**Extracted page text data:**
*** Block opens ***
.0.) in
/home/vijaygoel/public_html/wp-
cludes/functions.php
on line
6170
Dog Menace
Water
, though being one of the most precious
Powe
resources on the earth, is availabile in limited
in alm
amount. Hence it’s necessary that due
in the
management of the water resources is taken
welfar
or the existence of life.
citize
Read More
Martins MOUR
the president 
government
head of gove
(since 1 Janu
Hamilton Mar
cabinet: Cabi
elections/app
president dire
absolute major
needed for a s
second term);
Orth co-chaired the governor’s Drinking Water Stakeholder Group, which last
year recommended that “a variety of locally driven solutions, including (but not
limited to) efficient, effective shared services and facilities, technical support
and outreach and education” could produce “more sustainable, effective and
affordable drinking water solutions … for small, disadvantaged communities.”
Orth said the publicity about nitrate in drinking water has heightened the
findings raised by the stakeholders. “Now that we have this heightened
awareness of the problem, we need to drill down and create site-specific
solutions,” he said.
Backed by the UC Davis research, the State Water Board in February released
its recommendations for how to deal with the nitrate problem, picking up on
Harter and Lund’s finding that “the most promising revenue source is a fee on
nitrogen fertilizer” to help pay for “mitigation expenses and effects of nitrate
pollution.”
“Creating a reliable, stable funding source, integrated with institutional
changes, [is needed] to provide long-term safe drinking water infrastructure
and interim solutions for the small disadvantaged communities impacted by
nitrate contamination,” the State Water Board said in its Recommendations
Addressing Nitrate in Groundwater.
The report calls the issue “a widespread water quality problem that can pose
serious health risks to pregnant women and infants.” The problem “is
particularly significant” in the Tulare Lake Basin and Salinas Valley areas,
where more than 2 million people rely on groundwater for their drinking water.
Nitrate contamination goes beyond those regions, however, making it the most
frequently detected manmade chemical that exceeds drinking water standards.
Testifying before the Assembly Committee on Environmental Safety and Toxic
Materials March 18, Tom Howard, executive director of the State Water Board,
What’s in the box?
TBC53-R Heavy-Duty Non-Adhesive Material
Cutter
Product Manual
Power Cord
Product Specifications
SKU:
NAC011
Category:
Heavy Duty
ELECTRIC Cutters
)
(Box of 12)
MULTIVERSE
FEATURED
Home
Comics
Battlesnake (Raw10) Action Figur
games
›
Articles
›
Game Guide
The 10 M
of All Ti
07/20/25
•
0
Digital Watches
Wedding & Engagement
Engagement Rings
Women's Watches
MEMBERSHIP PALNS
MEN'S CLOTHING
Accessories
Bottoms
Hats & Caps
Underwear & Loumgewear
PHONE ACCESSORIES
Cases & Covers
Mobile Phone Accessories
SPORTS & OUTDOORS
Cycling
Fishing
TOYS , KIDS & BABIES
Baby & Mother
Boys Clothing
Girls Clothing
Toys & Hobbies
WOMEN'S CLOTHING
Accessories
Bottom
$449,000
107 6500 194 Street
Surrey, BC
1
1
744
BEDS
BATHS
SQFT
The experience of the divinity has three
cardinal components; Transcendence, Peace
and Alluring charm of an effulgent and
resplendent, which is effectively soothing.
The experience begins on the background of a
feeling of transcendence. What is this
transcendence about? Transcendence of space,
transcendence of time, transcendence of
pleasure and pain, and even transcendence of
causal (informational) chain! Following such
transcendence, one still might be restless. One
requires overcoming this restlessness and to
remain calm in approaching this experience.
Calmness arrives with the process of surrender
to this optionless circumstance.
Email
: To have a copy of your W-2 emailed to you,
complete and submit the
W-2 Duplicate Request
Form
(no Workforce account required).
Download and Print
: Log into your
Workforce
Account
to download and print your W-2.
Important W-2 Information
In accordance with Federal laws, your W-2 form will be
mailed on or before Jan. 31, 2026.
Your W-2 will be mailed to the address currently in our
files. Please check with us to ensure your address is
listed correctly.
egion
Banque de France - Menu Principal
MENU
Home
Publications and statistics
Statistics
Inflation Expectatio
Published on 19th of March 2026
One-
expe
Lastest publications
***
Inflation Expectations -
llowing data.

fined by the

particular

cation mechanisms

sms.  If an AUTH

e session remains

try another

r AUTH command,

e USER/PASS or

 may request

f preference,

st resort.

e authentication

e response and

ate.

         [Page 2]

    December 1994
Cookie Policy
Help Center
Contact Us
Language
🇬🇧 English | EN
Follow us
*** Block closes ***
**WHAT THE EXERCISE ASKS:** Where does the word "Heavy" appear in the records? Copy every line that holds it.

**YOUR RESPONSE:**
TBC53-R Heavy-Duty Non-Adhesive Material
Heavy Duty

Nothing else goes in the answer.